I never saw an answer to this, so thought I might try one.

Both SOCKS and the TIS Firewall Toolkit (FWTK) are proxy servers.  Both can
run on dual-homed hosts, that is a computer with two network interfaces
and automatic forwarding between the two interfaces disabled.  The set
of client software supported is similar, but not identical (SOCKS also
supports whois and finger, FWTK supports rlogin, both support ftp,
telnet, WWW).

There are real differences.  The biggest one (IMHO) is that SOCKS 
_requires_ modified clients.  The SOCKS distribution includes modified
clients, and you can even get precompiled clients for Macs and PCs.
But you can't use of off-the-shelf Internet clients with SOCKS.  FWTK
will work with off-the-shelf client programs, but not all (because the
user must talk to the proxy server, for example, tell the ftp proxy to
connect to another ftp site by using user @
 sitename .
 xxx, which might
not work with all point-and-click interfaces).

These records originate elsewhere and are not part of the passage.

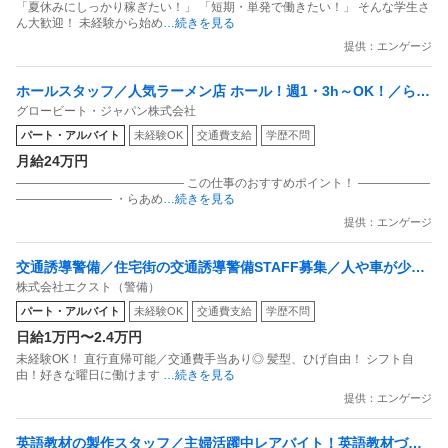
「夏休みにしっかり稼ぎたい！」 「短期・単発で働きたい！」 そんな学生さ
ん大歓迎！ 未経験から始め
…続きを見る
提供：エンゲージ
ホールスタッフ／人気ラーメン店 ホール！週1・3h～OK！／らあ
グロービート・ジャパン株式会社
めん花月嵐 デックス東京ビーチ店
パート・アルバイト
未経験OK
交通費支給
学歴不問
月給24万円
―――――――――――――― この仕事のおすすめポイント！ ――――――
―――――――― ・らあめ
…続きを見る
提供：エンゲージ
交通誘導警備／住宅街の交通誘導警備STAFF募集／人や車が少な
株式会社エクスト（警備）
いから楽々／平均作業時間4.5時間で日給1万円保証
パート・アルバイト
未経験OK
交通費支給
学歴不問
日給1万円〜2.4万円
未経験OK！ 直行直帰可能／交通費手当あり◎ 髪型、ひげ自由！ シフト自
由！好きな曜日に働けます
…続きを見る
提供：エンゲージ
英語教材の製作スタッフ／主婦活躍中レアバイト！英語教材づく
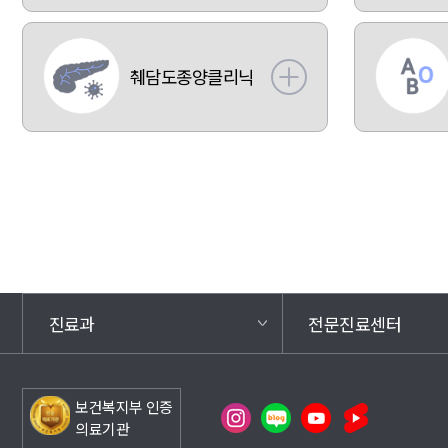
췌담도종양클리닉
진료과
전문진료센터
보건복지부 인증
의료기관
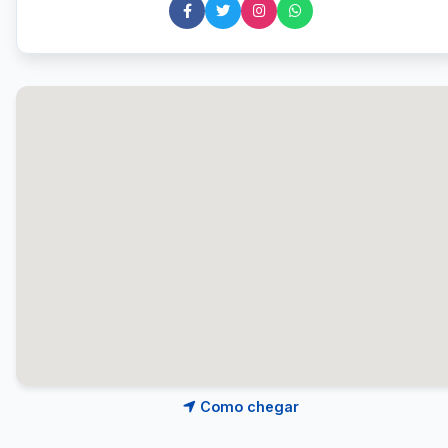
Como chegar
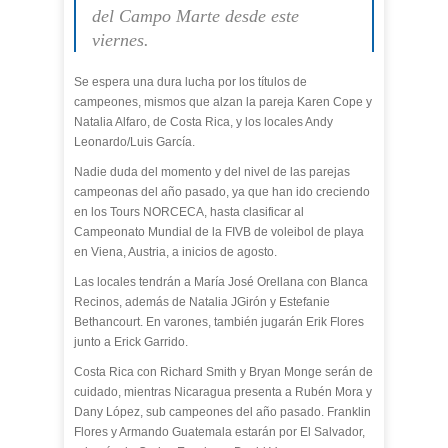
del Campo Marte desde este
viernes.
Se espera una dura lucha por los títulos de
campeones, mismos que alzan la pareja Karen Cope y
Natalia Alfaro, de Costa Rica, y los locales Andy
Leonardo/Luis García.
Nadie duda del momento y del nivel de las parejas
campeonas del año pasado, ya que han ido creciendo
en los Tours NORCECA, hasta clasificar al
Campeonato Mundial de la FIVB de voleibol de playa
en Viena, Austria, a inicios de agosto.
Las locales tendrán a María José Orellana con Blanca
Recinos, además de Natalia JGirón y Estefanie
Bethancourt. En varones, también jugarán Erik Flores
junto a Erick Garrido.
Costa Rica con Richard Smith y Bryan Monge serán de
cuidado, mientras Nicaragua presenta a Rubén Mora y
Dany López, sub campeones del año pasado. Franklin
Flores y Armando Guatemala estarán por El Salvador,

Another difference has to do with logging.  The SOCKS proxy server,
which runs on the firewall, does some logging.  But so does each client.
So a user using the rftp client (SOCKSified ftp) has filenames loggged
on the local system rather than on the firewall.  FWTK logs whatever
information you want about ftp commands at the firewall.  Their ftp
proxy server is not a generic one, like SOCKS, but specific.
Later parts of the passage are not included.